======== Given records ========

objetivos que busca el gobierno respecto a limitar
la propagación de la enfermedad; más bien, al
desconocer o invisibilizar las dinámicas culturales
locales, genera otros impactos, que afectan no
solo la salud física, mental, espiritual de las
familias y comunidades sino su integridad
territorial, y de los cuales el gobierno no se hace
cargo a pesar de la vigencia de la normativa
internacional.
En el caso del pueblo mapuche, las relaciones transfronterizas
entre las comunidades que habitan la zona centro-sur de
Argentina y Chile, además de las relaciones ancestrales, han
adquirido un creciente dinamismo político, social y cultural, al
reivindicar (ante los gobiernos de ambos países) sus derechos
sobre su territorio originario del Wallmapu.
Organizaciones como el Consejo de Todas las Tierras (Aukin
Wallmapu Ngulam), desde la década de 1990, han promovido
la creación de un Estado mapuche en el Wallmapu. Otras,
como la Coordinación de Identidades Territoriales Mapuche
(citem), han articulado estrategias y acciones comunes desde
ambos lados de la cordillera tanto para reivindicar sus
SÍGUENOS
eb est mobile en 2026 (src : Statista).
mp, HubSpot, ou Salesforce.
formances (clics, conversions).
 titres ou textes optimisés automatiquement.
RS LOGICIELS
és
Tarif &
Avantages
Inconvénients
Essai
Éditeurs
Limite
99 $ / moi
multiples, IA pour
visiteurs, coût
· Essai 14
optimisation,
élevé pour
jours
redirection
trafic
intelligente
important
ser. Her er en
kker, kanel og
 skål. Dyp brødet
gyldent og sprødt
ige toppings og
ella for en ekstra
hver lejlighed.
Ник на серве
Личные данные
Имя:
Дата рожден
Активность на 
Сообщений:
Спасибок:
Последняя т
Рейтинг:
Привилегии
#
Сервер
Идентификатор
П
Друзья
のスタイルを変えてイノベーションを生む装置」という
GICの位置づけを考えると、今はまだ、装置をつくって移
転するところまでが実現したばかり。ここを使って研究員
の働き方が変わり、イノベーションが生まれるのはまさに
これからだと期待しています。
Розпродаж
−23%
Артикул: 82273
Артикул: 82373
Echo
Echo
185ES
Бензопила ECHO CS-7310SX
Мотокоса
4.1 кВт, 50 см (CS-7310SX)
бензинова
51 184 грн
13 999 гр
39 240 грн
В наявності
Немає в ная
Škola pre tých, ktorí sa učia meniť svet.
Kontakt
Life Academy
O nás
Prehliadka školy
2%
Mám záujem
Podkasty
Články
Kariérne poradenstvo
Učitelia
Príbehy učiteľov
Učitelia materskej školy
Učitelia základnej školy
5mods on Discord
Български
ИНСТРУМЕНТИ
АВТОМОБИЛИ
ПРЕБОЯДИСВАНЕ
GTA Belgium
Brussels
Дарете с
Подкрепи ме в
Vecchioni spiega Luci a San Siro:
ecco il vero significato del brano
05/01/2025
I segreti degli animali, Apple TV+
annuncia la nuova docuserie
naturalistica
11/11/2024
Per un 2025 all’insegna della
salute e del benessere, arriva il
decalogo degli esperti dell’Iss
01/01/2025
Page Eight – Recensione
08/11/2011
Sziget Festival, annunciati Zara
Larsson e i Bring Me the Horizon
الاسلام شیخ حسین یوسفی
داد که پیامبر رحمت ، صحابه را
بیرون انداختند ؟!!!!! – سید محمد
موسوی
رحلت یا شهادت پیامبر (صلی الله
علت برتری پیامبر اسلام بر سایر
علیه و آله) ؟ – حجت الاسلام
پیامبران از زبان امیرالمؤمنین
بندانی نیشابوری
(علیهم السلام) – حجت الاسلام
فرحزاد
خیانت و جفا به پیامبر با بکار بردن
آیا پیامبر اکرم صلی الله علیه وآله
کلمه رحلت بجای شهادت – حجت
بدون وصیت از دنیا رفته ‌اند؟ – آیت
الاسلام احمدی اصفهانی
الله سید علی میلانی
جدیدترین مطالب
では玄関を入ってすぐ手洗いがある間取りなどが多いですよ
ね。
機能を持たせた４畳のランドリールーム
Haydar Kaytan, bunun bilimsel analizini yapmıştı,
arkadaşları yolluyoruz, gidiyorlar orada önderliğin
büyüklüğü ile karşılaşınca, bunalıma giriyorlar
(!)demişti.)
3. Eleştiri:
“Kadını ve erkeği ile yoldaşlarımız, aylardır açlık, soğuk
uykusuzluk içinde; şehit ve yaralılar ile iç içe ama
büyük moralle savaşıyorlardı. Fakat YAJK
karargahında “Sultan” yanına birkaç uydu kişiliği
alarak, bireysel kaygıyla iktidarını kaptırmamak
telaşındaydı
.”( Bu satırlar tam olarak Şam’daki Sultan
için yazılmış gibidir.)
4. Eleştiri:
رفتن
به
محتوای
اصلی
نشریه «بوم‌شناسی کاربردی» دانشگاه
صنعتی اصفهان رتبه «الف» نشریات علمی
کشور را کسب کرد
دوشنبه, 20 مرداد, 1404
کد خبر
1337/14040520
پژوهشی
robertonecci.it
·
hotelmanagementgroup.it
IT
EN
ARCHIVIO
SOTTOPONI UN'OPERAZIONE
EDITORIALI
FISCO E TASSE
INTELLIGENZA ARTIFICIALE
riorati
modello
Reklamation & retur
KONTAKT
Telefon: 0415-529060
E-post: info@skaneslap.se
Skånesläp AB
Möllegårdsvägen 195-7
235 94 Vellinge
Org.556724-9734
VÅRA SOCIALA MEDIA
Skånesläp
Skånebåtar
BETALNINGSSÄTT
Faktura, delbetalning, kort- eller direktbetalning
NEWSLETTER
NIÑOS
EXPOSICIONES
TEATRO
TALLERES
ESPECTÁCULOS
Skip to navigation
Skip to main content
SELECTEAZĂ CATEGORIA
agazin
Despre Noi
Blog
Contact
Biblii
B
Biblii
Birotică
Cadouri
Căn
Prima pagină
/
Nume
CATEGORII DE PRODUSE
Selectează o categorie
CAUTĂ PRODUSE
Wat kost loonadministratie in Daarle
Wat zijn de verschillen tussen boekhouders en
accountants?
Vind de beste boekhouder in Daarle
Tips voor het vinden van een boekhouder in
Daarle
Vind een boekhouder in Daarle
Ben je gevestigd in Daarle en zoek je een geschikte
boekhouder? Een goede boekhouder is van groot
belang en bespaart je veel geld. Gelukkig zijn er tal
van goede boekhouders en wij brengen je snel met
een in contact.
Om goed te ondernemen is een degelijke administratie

========

Activity:
Starting at the first line of the listing, retype every line up to and including the one with "familias y comunidades sino su integridad".

Result for this exercise:
objetivos que busca el gobierno respecto a limitar
la propagación de la enfermedad; más bien, al
desconocer o invisibilizar las dinámicas culturales
locales, genera otros impactos, que afectan no
solo la salud física, mental, espiritual de las
familias y comunidades sino su integridad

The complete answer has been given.